Before we started the glass walls of the greenhouse, we had to build a foundation for the glass to sit on. I wanted brick because it just looked better than block. So then our thoughts turned to where to get brick. We went to a brick yard, but the new brick was way more that what we wanted to spend. I kept telling my husband that we could find used brick somewhere. I was sure of it. By this time I’d had an almost complete trust that a way would be found to provide us what we needed as long as we put our focus on it and trusted in this thing called the law of attraction. One day not long after, we were headed for a trip to get groceries. On the way we noticed a newly torn down brick building. Of course we immediately stopped and asked if it was alright if we dug through and took some brick. The guy on the premise said sure take whatever you want. We were not even thinking of how incredible our luck was, we just got busy and loaded up plenty of brick. A lot of it was in good shape, we just had to knock some mortar off. Do you see a pattern here yet? I said it was luck, but I know better. We built our foundation and it turned out great.
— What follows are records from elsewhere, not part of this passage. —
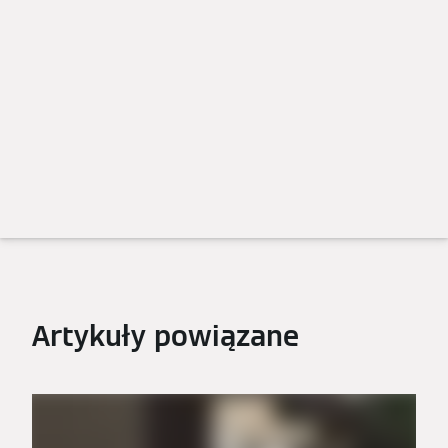
Artykuły powiązane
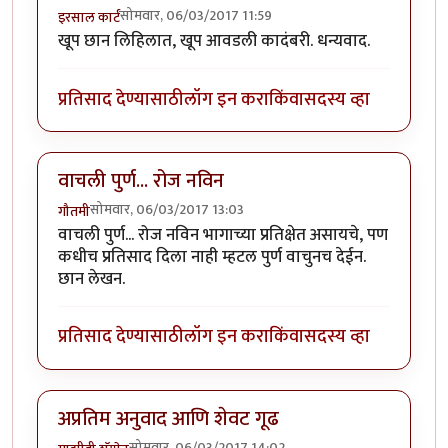
सोमवार, 06/03/2017 11:59
इरसाल कार्टं
खूप छान लिहिलात, खूप आवडली कादंबरी. धन्यवाद.
प्रतिसाद देण्यासाठी
लॉग इन करा
किंवा
सदस्य व्हा
वाचली पुर्ण... रोज नविन
सोमवार, 06/03/2017 13:03
गौतमी
वाचली पुर्ण... रोज नविन भागाच्या प्रतिक्षेत असायचे, पण
कधीच प्रतिसाद दिला नाही म्हटल पुर्ण वाचुनच देईन.
छान लेखन.
प्रतिसाद देण्यासाठी
लॉग इन करा
किंवा
सदस्य व्हा
अप्रतिम अनुवाद आणि शेवट गूढ
सोमवार, 06/03/2017 14:02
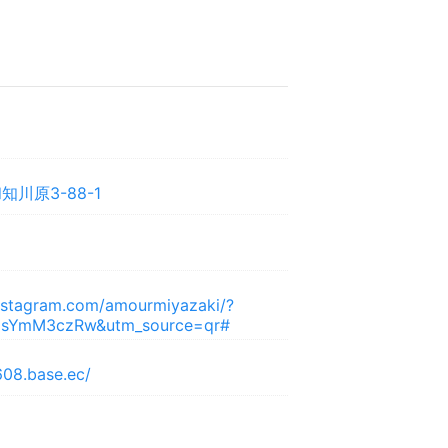
川原3-88-1
nstagram.com/amourmiyazaki/?
NsYmM3czRw&utm_source=qr#
608.base.ec/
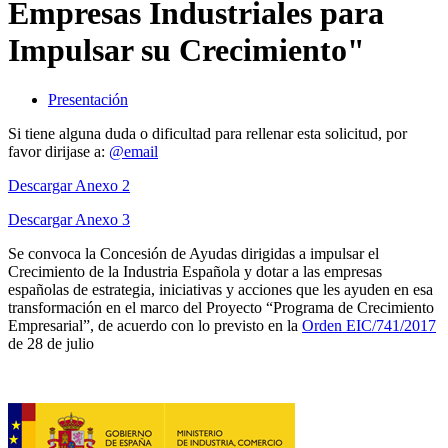
Empresas Industriales para
Impulsar su Crecimiento"
Presentación
Si tiene alguna duda o dificultad para rellenar esta solicitud, por
favor dirijase a:
@email
Descargar Anexo 2
Descargar Anexo 3
Se convoca la Concesión de Ayudas dirigidas a impulsar el
Crecimiento de la Industria Española y dotar a las empresas
españolas de estrategia, iniciativas y acciones que les ayuden en esa
transformación en el marco del Proyecto “Programa de Crecimiento
Empresarial”, de acuerdo con lo previsto en la
Orden EIC/741/2017
de 28 de julio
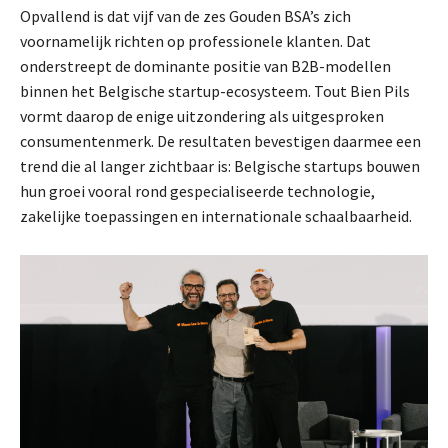
Opvallend is dat vijf van de zes Gouden BSA’s zich
voornamelijk richten op professionele klanten. Dat
onderstreept de dominante positie van B2B-modellen
binnen het Belgische startup-ecosysteem. Tout Bien Pils
vormt daarop de enige uitzondering als uitgesproken
consumentenmerk. De resultaten bevestigen daarmee een
trend die al langer zichtbaar is: Belgische startups bouwen
hun groei vooral rond gespecialiseerde technologie,
zakelijke toepassingen en internationale schaalbaarheid.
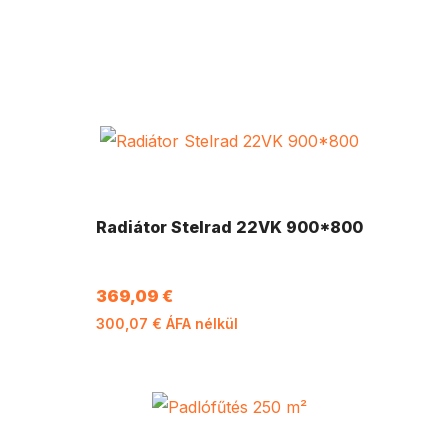
Radiátor Stelrad 22VK 900*800
369,09
€
300,07
€
ÁFA nélkül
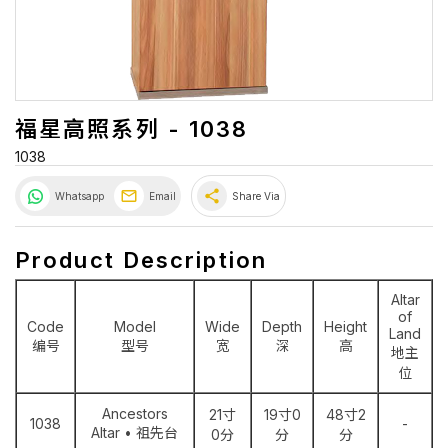
福星高照系列 - 1038
1038
share
Whatsapp
Email
Share Via
Product Description
Altar
of
Code
Model
Wide
Depth
Height
Land
编号
型号
宽
深
高
地主
位
Ancestors
21寸
19寸0
48寸2
1038
-
Altar • 祖先台
0分
分
分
We found steel used doors at a salvage yard for $20 each. After installing and painting them they looked good. We have partial solid walls above the glass on the east and west walls. We went to Lowes and found some concrete fiber board that had some chips on the edges. After talking to a manger there, they let us have it for $10 a sheet instead of the $29 on the sticker.
Now it came time to find a blower that would sit on top of our drum and blow air through the tubes when the temp dropped. I know most of you will find this hard to believe, but this is what happened. We needed to have our heat pump for our house replaced and this was going on at this time. We talked to the guy that came out to give us a quote about our greenhouse because he was interested in what we were building. We said we needed to find a blower and he said he had lots of them that they take out of old air handlers when installing new ones for people. He said he’d be glad to bring us by 4 or 5 to see which one we could use. That’s exactly what happened and that’s how we got our blower for free. Not only that, but as they were installing our new heat pump, they hooked up our blower for the greenhouse too, at no extra cost.
This winter will be the test of how well our new greenhouse will work. I know it will do wonderfully. I’ve already planted some tomatoes in pots and will transplant them into the greenhouse by frost. I look forward to many wonderful years of growing year round in our greenhouse built step by step by one of the most amazing laws of the universe. Start using this law of attraction in your life and watch magic happen!